- Opening Delimiter -

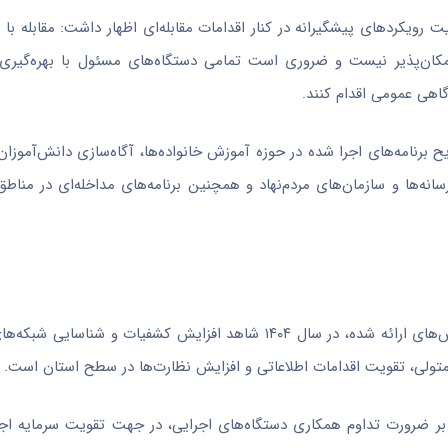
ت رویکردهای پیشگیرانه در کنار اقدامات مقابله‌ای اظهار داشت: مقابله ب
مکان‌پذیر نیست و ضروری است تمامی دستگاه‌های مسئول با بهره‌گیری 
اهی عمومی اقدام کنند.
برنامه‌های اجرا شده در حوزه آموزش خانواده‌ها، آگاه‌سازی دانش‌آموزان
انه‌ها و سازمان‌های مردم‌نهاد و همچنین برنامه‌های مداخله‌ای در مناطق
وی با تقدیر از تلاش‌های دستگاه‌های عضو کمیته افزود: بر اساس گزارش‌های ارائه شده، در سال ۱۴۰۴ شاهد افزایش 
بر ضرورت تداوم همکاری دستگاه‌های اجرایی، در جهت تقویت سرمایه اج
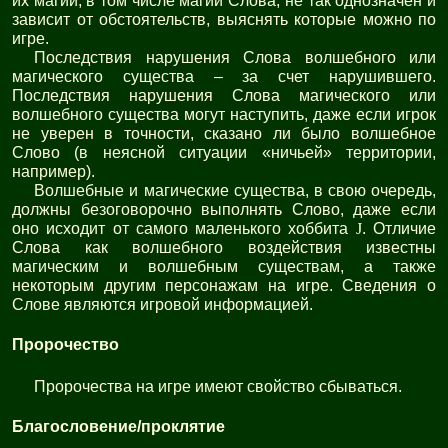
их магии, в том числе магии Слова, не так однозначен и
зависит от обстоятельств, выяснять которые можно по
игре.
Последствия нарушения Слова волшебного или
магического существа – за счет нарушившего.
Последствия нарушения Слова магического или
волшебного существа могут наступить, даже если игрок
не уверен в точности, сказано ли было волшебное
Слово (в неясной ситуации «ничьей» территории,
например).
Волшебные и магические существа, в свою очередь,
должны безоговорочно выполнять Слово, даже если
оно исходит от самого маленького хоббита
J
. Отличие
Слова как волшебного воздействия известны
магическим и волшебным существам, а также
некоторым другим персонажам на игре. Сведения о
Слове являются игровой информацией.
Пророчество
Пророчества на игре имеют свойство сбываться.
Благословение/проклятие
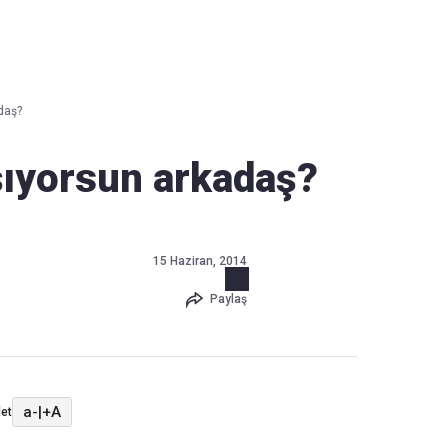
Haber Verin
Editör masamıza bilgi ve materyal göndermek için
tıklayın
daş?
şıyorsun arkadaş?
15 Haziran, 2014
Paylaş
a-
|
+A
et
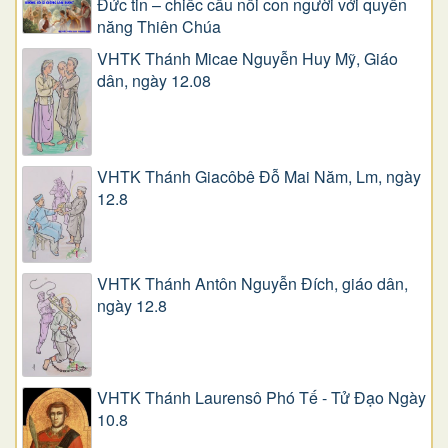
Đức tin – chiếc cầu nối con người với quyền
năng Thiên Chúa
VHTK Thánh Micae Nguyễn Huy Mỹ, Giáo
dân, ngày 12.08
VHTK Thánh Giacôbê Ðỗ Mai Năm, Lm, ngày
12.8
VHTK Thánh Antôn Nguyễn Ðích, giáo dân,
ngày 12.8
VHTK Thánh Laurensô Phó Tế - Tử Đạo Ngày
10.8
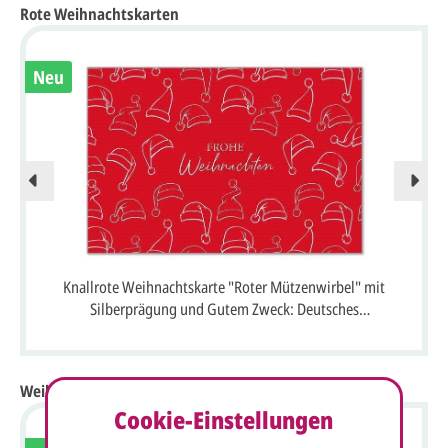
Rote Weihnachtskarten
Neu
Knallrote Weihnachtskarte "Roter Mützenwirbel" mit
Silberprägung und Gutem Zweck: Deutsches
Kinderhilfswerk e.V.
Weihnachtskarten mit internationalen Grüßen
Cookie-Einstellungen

- Closing Delimiter -

Repeat the line containing "VHTK Thánh Micae Nguyễn Huy Mỹ, Giáo" and every line after it up to the end of the material above, exactly as they stand, minus the pictures.

VHTK Thánh Micae Nguyễn Huy Mỹ, Giáo
dân, ngày 12.08
VHTK Thánh Giacôbê Ðỗ Mai Năm, Lm, ngày
12.8
VHTK Thánh Antôn Nguyễn Ðích, giáo dân,
ngày 12.8
VHTK Thánh Laurensô Phó Tế - Tử Đạo Ngày
10.8
Rote Weihnachtskarten
Neu
Knallrote Weihnachtskarte "Roter Mützenwirbel" mit
Silberprägung und Gutem Zweck: Deutsches
Kinderhilfswerk e.V.
Weihnachtskarten mit internationalen Grüßen
Cookie-Einstellungen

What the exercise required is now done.